### Exercise brief
Filter the records for "guide" and keep each line that has it.

(Records from a dataset)
========================
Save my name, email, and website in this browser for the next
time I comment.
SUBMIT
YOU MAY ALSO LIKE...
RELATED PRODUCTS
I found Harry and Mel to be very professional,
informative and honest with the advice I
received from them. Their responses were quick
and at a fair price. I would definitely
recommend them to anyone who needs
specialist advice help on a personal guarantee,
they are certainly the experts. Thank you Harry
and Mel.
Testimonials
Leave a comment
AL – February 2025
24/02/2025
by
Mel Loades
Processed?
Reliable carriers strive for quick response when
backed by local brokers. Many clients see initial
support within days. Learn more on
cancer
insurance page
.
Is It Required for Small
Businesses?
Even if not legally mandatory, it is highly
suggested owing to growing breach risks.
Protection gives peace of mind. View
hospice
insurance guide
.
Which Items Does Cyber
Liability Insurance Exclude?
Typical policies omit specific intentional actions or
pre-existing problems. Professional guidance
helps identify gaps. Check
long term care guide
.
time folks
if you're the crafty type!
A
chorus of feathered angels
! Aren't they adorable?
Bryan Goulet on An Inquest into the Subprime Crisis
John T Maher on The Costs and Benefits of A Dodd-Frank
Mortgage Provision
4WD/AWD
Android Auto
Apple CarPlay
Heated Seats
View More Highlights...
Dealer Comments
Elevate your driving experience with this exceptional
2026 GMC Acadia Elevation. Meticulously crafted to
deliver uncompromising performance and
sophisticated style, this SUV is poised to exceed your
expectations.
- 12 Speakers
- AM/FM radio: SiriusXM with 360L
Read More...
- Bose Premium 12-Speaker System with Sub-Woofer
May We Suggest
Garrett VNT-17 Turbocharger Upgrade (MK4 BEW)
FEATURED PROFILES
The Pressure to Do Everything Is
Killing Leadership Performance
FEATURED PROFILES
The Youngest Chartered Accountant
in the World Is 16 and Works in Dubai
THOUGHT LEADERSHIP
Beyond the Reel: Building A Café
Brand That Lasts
========================
### Answer to the exercise
insurance guide
long term care guide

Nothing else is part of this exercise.